Evidemment pas. Mais l’optimiste a choisi un filtre différent pour aborder le monde et y voir plus de solutions que de problèmes. Ce filtre s’illustre par 3 choix :

1) L’optimiste a une attitude intérieure particulière qui est visible à l’extérieur

Il a décidé de s’octroyer des droits fondamentaux :
– Le droit à l’imperfection, tant pout lui-même que pour les autres. La recherche de la perfection est source de désespoir et de détresse,
– Le droit aux « petits bonheurs de la vie » qu’on peut identifier à travers la question : « Qu’as-tu fait pour toi aujourd’hui ? », suivi par « Qui d’autre que toi en as-tu fait profiter ? »,
– Le droit à la chance : l’optimiste s’attend aux opportunités, et les saisit quand elles se présentent !

L’optimiste sait aussi s’imposer quelques devoirs :
– Le devoir d’optimisation qui consiste à tenter de faire mieux (et de son mieux) avec ce qu’il a, et donc à capitaliser en priorité sur ses points forts et ses richesses intérieures,
– Le devoir d’amour, qui le conduit à aimer ce qu’il a et à se réjouir de l’existence de l’autre,
– Le devoir de bonne humeur,
– Le devoir de confiance en la sagesse des possibles qui fait qu’une solution existe toujours quelque part, fût-elle à inventer.

2) L’optimiste se reconnait à sa manière de communiquer avec les autres

Il rentre en contact avec les autres sur le mode de l’ouverture et de la confiance a priori : « à l’échelle d’une vie humaine, les dividendes psychologiques du sourire et de la main offerte semblent incomparablement plus élevés que ceux du masque de sévérité et du poing tendu ».

Autre aspect de la communication de l’optimiste : il sait questionner ses interlocuteurs pour guider leur regard vers les issues les plus positives.
Une conversation type avec un optimiste est ponctuée de ce type de phrases :
– Ce que j’aime dans ta façon de voir, c’est…
– Comment as-tu fait pour réussir cela ?
– As-tu pensé à une autre solution pour parvenir à ton but ?
– Comment faire pour avancer maintenant ? Qu’est-ce que tu proposes ? Que pourrait-on essayer de nouveau ?
– De quoi aurait-on besoin pour que ça aille mieux ?

3) L’optimiste se reconnait à sa façon d’explorer les territoires de la vie qui constituent son environnement

L’optimiste est curieux et aventureux.

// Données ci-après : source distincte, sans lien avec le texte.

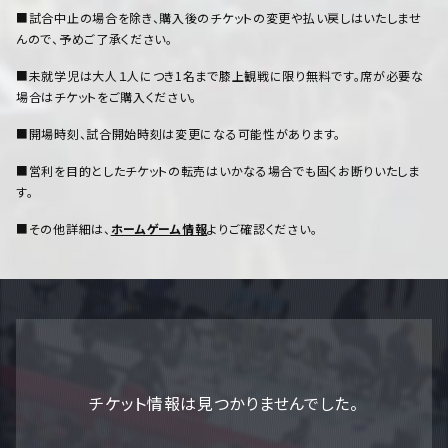
■試合中止の場合を除き、購入後のチケットの変更や払い戻しはいたしませ
んので、予めご了承ください。
■未就学児は大人１人につき1名まで膝上観戦に限り無料です。席が必要な
場合はチケットをご購入ください。
■開場時刻、試合開始時刻は変更になる可能性があります。
■営利を目的としたチケットの転売はいかなる場合でも固くお断りいたしま
す。
■その他詳細は、
ホームゲーム情報
よりご確認ください。
チケット情報は見つかりませんでした。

Il se cultive, crée, a une pratique spirituelle, change de métier, s’engage dans une cause…
Il apprend de tout, surtout de ses échecs et n’hésite pas à prendre des risques.

Les astuces des optimistes (à copier)

– Tout d’abord, souriez. Faites ce choix
– Listez tout ce qui est positif dans votre vie
– Identifiez vos forces et exploitez-les
– Répétez-vous des affirmations positives
– Ne ruminez pas et faites la paix avec votre passé.
– Lisez des ouvrages positifs et surfez sur les sites internet optimistes et positifs
– Tenez un journal de gratitude où vous listerez tous les événements positifs de votre journée
– Entourez-vous de personnes optimistes
– Chaque fois que vous apprenez une bonne nouvelle, parlez-en en 3 personnes
– Soyez altruiste : offrez votre aide, des sourires, partagez votre parapluie, défendez des causes, impliquez-vous dans une association.